La place de la Fraternité

L’histoire de cette place commence à la fin du 19ème siècle, lorsque la municipalité se préoccupe de créer des places publiques à Roubaix dans les zones encore peu construites. Le quartier du pont rouge correspond à ce critère : il est constitué d’immenses terrains encore libres. A cet endroit est prévue la construction un hôpital près duquel on veut adjoindre une place publique. A cet effet, des propriétaires proposent à la municipalité l’achat d’un terrain de plus de 10 000 m² bordant la rue de Lannoy.

Plan de Roubaix en 1881

Un accord pour une option d’achat en date du 5 Juillet 1890 est signé entre les propriétaires et la ville. Ce sont la veuve Bossut-Delaoutre, M. Jean Bossut, et M. et Mme Georges Hendrickx-Bossut. Le terrain est métré et le prix au mètre carré est fixé à 7 francs. Toute la zone est encore constituée de champs, et à cette époque, la rue de Lannoy est encore parcourue par des tramways à chevaux.

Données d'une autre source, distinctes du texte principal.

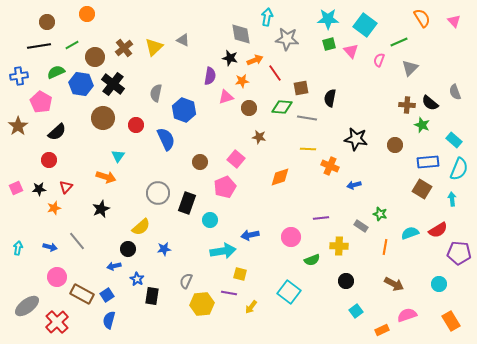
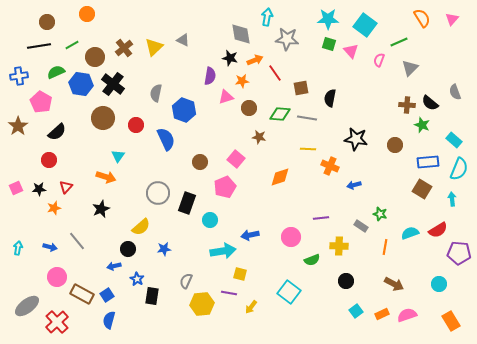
pink triangle at (454, 21): moved 2 px left, 2 px up; rotated 24 degrees clockwise
green square at (329, 44): rotated 32 degrees clockwise
green diamond at (282, 107): moved 2 px left, 7 px down
orange rectangle at (382, 330): moved 16 px up
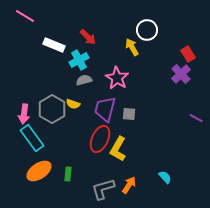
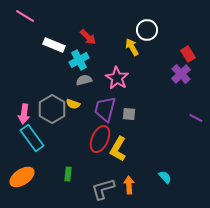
orange ellipse: moved 17 px left, 6 px down
orange arrow: rotated 36 degrees counterclockwise
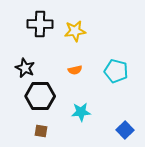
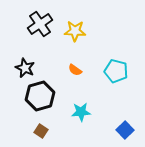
black cross: rotated 35 degrees counterclockwise
yellow star: rotated 10 degrees clockwise
orange semicircle: rotated 48 degrees clockwise
black hexagon: rotated 16 degrees counterclockwise
brown square: rotated 24 degrees clockwise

La place, qui prendra le nom de place de la Justice, sera de forme carrée, plantée d’arbres, et ceinturée de trois rues nouvelles. Deux autres rues projetées en seront issues les futures avenue Linné, proposée par M. Cordonnier, propriétaire du domaine des Prés qu’elle traversera, et Achille Screpel.

Le tracé de la future place et l’avis officiel

Il faut alors niveler, creuser un aqueduc, et installer les bordures délimitant le terre-plein central, dont le périmètre sera planté de deux rangées d’arbres. Les bordures seront choisies en granit de Normandie. La place est classée dans les voies publiques en 1893, et les travaux sont réceptionnés en 1894.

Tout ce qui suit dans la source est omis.